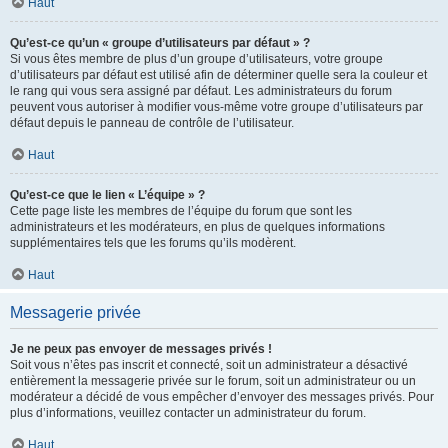
Haut
Qu’est-ce qu’un « groupe d’utilisateurs par défaut » ?
Si vous êtes membre de plus d’un groupe d’utilisateurs, votre groupe
d’utilisateurs par défaut est utilisé afin de déterminer quelle sera la couleur et
le rang qui vous sera assigné par défaut. Les administrateurs du forum
peuvent vous autoriser à modifier vous-même votre groupe d’utilisateurs par
défaut depuis le panneau de contrôle de l’utilisateur.
Haut
Qu’est-ce que le lien « L’équipe » ?
Cette page liste les membres de l’équipe du forum que sont les
administrateurs et les modérateurs, en plus de quelques informations
supplémentaires tels que les forums qu’ils modèrent.
Haut
Messagerie privée
Je ne peux pas envoyer de messages privés !
Soit vous n’êtes pas inscrit et connecté, soit un administrateur a désactivé
entièrement la messagerie privée sur le forum, soit un administrateur ou un
modérateur a décidé de vous empêcher d’envoyer des messages privés. Pour
plus d’informations, veuillez contacter un administrateur du forum.
Haut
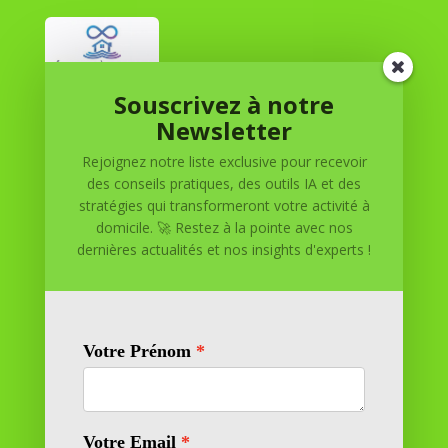
Souscrivez à notre
Réussite à Domicile
Newsletter
Rejoignez notre liste exclusive pour recevoir
Réussite à Domicile est votre partenaire de confiance
des conseils pratiques, des outils IA et des
pour atteindre vos objectifs depuis le confort de votre
stratégies qui transformeront votre activité à
maison. Nous offrons des solutions personnalisées pour
domicile. 🚀 Restez à la pointe avec nos
vous aider à réussir.
dernières actualités et nos insights d'experts !
SOMMAIRE DU SITE
Adresse
11 rue Richelieu
69100 VILLEURBANNE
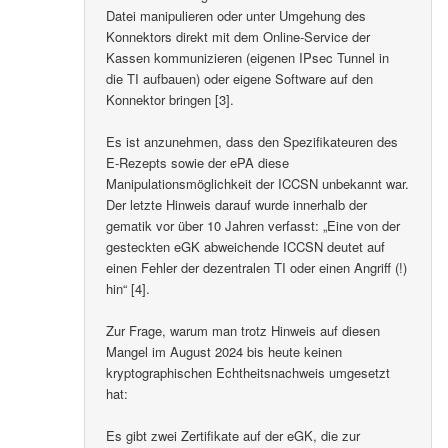
Datei manipulieren oder unter Umgehung des
Konnektors direkt mit dem Online-Service der
Kassen kommunizieren (eigenen IPsec Tunnel in
die TI aufbauen) oder eigene Software auf den
Konnektor bringen [3].
Es ist anzunehmen, dass den Spezifikateuren des
E-Rezepts sowie der ePA diese
Manipulationsmöglichkeit der ICCSN unbekannt war.
Der letzte Hinweis darauf wurde innerhalb der
gematik vor über 10 Jahren verfasst: „Eine von der
gesteckten eGK abweichende ICCSN deutet auf
einen Fehler der dezentralen TI oder einen Angriff (!)
hin“ [4].
Zur Frage, warum man trotz Hinweis auf diesen
Mangel im August 2024 bis heute keinen
kryptographischen Echtheitsnachweis umgesetzt
hat:
Es gibt zwei Zertifikate auf der eGK, die zur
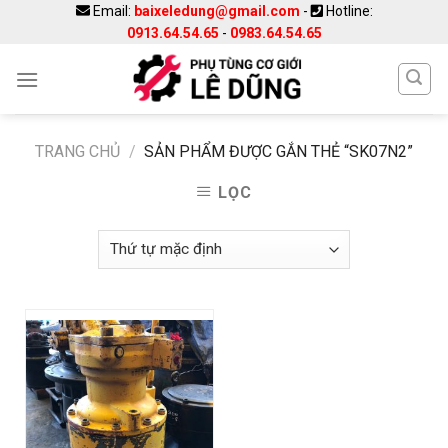
Skip
Email:
baixeledung@gmail.com
-
Hotline:
0913.64.54.65
-
0983.64.54.65
to
content
TRANG CHỦ
/
SẢN PHẨM ĐƯỢC GẮN THẺ “SK07N2”
LỌC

Task directions: Out of the records above, pick each line that contains the string "êtes".

Answer box:
Si vous êtes membre de plus d’un groupe d’utilisateurs, votre groupe
Soit vous n’êtes pas inscrit et connecté, soit un administrateur a désactivé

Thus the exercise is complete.